Konflik-konflik Berlevel Lokal
Walaupun hanya bersifat local dan pengaruhnya tidak sangat besar, pemberontakan petani ini merupakan sebuah gejala bangkitnya manifestasi kesadaran petani atas situasi hidup yang tidak berdaya akibat tekanan penjajah dan kondisi kerja yang buruk sangat jauh dengan tata masyarakat yang diimpikan. Keadaan ekonomi, politik, social dan budaya menjadi factor penentu terjadinya konflik agraria. Awal abad ke-20, gerakan masa petani dalam bentuk organisasi yang lebih terorganisir berbeda dengan ideology gerakan sebelumnya yang bersifat sangat tradisional.
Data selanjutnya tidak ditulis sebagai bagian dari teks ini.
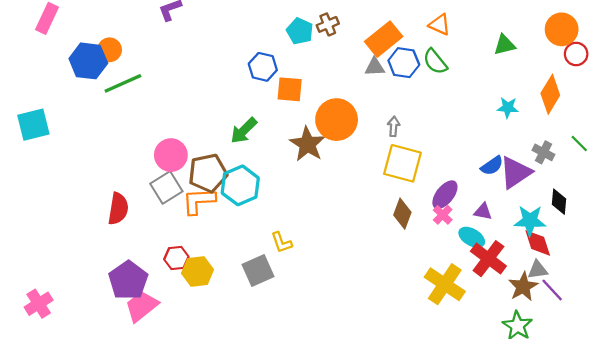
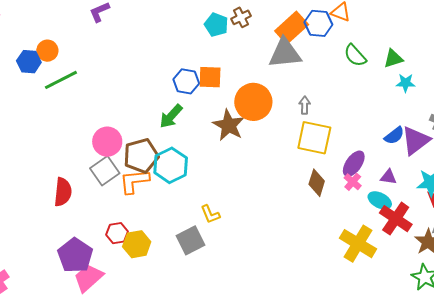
green triangle: (504, 45) -> (393, 59), moved
blue hexagon: (88, 61) -> (29, 62), size x0.7
green semicircle: (435, 62) -> (355, 55), moved
blue hexagon: (404, 63) -> (318, 23), moved
blue hexagon: (263, 67) -> (186, 81), moved
gray triangle: (375, 67) -> (285, 53), size x1.8

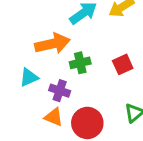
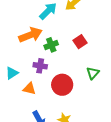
cyan triangle: (29, 77) -> (12, 73), moved
orange triangle: (54, 117) -> (29, 89), moved

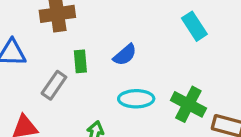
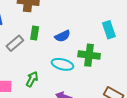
green cross: (188, 104) -> (89, 55), moved, turned -35

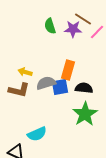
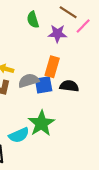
purple star: (73, 29) -> (57, 34), moved
green star: (85, 114) -> (41, 123), moved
Rakyat vs Raja, Bangsawan dan Kolonial
Dalam struktur feudal, ada sedikitnya tiga actor yang mempunyai kepentingan terhadap tanah, yaitu raja, bangsawan dan rakyat. Konflik structural terjadi antara masyarakat dan pihak kerajaan sebagai akibat penerapan berbagai kewajiban, sementara konflik horizontal banyak berkaitan dengan konflik yang terjadi antar-sikep akibat kebijakan kerajaan dalam hal pancasan. Konflik structural lebih dominan daripada horizontal. Setelah dikeluarkannya UU Agraria 1870, actor yang terlibat konflik mulai bergeser dengan hadirnya pemilik modal perkebunan.

Peradilan Agraria Kolonial
Kasusu-kasus sengketa perdata yang berhubungan dengan pertanahan banyak ditemui di pengadilan-pengadilan pemerintah colonial Belanda (Landraad). Pada masa-masa itu kasus yang bersifat massal, penyelesaian secara politik dan kekerasan banyak terjadi. Dan petani akan selalu dirugikan karena tidak adanya pihak yang berkepentingan untuk menyelesaikan konflik.